Principal accusé, le dictateur, Jorge Rafael Videla est décédé en prison pendant l’instruction du procès. L’ancien secrétaire d’État étatsunien, Henry Kissinger, lui avait fait savoir en 1976 que l’élimination physique des opposants ne serait pas un problème pour les Etats-Unis.  Le 7 octobre de cette année 1976, Kissinger recevait la visite de l’Amiral César Guzetti, ministre des Affaires Étrangères du général Videla. Les mémos de cette réunion montrent que Kissinger lui a dit : « Notre attitude de base est que vous réussissiez… Les amis doivent s’aider… Bien que le problème des atteintes aux droits humains grandit [aux Etats-Unis]…, nous ne vous causerons pas de difficultés inutiles mais le mieux est que vous régliez ces problèmes avant que le Congrès US se réunisse… Restaurer quelques libertés pourrait aider… Si des choses doivent être faites, faites-les rapidement… » (3).

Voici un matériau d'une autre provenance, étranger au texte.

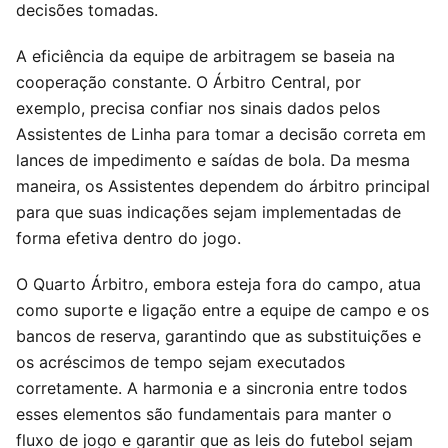
decisões tomadas.
A eficiência da equipe de arbitragem se baseia na
cooperação constante. O Árbitro Central, por
exemplo, precisa confiar nos sinais dados pelos
Assistentes de Linha para tomar a decisão correta em
lances de impedimento e saídas de bola. Da mesma
maneira, os Assistentes dependem do árbitro principal
para que suas indicações sejam implementadas de
forma efetiva dentro do jogo.
O Quarto Árbitro, embora esteja fora do campo, atua
como suporte e ligação entre a equipe de campo e os
bancos de reserva, garantindo que as substituições e
os acréscimos de tempo sejam executados
corretamente. A harmonia e a sincronia entre todos
esses elementos são fundamentais para manter o
fluxo de jogo e garantir que as leis do futebol sejam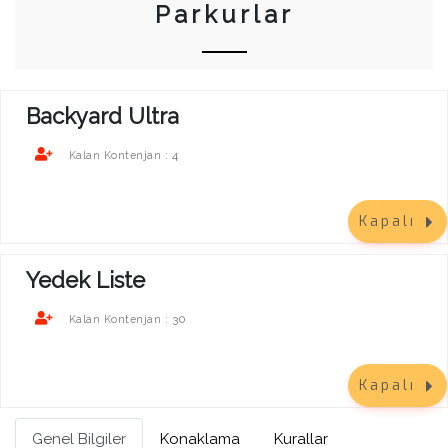
Parkurlar
Backyard Ultra
4
Kalan Kontenjan :
Kapalı
Yedek Liste
30
Kalan Kontenjan :
Kapalı
Genel Bilgiler
Konaklama
Kurallar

Les sources de l’accusation

Le procureur a présenté plus de 300 témoins et utilisé des sources importantes telles que les Archives de la terreur, des milliers de documents relatifs à l’Opération Condor découverts par l’avocat Martin Almada à Asuncion au Paraguay, ou encore les documents déclassifiés du gouvernement étatsunien publiés par l’ONG de défense des droits humains National Security Archives (NSA) à Washington.

Cette ONG a collaboré étroitement avec la justice argentine. Son analyste Carlos Osorio a remis aux juges plus de 900 documents publiés en son temps par la NSA qui utilise la FOIA étatsunienne (Freedom of Information Act, Loi de liberté d’information). Deux autres membres de cette ONG, Peter Kornbluh et John Dinges, spécialistes du Chili, ont également fourni des preuves aux magistrats. Ces deux chercheurs étaient déjà venus à Paris en 2010 pour témoigner au procès des militaires chiliens accusés de la disparition de quatre Français (4).

Jac FORTON

(1) Le général Augusto Pinochet au Chili, le général Jorge Videla en Argentine, le général Alfredo Stroessner au Paraguay, Juan Bordaberry en Uruguay, le général Hugo Banzer en Bolivie et le général Ernesto Geisel au Brésil.    (2) Espaces latinos leur a consacré un dossier dans la revue n° 280 du printemps 2014.  (3) Cité par le journal anglais The Guardian du 6 décembre 2003.  (4) National Security Archive : SITE .   Peter Kornbluh a publié The Pinochet File (Le dossier Pinochet, en anglais) et John Dinges Les années Condor, éditions La Découverte.